Top of Listed entries
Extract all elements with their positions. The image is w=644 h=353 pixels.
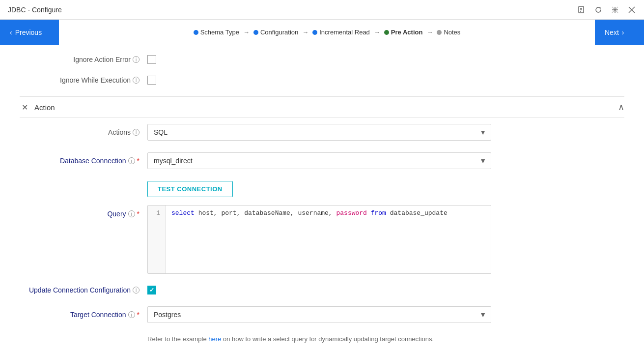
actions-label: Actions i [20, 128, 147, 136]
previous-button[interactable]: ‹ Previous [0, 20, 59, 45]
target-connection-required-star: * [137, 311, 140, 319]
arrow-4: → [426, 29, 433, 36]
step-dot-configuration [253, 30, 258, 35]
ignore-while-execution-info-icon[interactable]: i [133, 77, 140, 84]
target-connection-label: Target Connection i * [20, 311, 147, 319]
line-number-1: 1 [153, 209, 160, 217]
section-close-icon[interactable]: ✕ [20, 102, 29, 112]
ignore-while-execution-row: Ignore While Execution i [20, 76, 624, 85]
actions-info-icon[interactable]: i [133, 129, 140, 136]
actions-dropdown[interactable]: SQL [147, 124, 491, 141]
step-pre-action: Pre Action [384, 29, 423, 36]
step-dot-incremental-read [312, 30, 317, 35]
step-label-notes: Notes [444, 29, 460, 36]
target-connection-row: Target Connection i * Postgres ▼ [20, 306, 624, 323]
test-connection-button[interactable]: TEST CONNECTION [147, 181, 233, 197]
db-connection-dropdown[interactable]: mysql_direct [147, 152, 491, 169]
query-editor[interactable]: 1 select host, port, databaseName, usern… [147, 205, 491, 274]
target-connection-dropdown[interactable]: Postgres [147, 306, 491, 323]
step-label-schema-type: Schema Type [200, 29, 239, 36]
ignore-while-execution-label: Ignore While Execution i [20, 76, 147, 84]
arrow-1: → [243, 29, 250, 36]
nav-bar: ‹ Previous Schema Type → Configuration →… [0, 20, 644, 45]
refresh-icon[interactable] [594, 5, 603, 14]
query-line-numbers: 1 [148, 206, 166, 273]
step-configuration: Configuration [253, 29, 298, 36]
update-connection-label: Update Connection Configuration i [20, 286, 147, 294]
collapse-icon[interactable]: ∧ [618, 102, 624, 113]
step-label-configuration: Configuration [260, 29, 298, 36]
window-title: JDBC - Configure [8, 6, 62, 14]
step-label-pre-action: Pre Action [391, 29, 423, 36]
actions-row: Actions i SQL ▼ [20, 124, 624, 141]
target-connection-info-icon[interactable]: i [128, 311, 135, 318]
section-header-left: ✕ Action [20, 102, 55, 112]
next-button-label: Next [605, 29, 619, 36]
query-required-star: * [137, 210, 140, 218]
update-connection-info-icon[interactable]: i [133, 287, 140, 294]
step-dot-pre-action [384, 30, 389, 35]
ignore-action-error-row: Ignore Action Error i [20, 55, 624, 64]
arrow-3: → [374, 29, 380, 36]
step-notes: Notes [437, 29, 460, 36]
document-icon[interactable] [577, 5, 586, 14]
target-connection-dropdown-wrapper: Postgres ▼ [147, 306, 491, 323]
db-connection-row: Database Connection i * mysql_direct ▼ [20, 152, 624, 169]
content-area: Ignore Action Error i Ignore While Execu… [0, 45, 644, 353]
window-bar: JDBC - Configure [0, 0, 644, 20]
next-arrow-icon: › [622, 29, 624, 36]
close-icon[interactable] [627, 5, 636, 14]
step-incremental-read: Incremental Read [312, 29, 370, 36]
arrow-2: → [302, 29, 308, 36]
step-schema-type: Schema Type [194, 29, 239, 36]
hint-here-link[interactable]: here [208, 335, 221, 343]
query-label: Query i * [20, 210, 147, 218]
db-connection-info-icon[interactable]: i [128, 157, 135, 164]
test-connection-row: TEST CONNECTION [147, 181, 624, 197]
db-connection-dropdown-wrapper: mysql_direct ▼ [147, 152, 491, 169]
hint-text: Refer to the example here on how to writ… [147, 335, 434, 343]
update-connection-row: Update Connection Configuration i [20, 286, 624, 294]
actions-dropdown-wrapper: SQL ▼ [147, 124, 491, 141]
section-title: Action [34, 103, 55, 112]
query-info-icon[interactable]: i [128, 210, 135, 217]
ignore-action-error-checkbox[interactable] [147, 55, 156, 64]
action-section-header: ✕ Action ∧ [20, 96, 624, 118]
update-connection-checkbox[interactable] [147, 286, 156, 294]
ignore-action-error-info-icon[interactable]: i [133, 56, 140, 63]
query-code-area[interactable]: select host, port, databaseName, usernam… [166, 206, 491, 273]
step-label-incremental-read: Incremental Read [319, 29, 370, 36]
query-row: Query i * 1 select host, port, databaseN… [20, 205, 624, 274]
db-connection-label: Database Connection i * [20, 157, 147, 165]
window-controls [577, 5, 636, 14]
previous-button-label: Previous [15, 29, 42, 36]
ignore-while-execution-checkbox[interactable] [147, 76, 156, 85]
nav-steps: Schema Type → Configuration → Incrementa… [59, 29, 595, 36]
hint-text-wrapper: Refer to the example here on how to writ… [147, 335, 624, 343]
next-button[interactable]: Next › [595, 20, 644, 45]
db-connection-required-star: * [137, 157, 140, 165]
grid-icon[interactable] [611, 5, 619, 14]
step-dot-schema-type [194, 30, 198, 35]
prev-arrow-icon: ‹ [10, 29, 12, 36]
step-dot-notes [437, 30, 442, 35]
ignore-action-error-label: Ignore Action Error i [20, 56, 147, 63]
Bottom of Listed entries
*Work item*:
Look through the entries above, and wherever a line holds the string "port", copy it.

*Written answer*:
query-editor[interactable]: 1 select host, port, databaseName, usern… [147, 205, 491, 274]
query-code-area[interactable]: select host, port, databaseName, usernam… [166, 206, 491, 273]
query-row: Query i * 1 select host, port, databaseN… [20, 205, 624, 274]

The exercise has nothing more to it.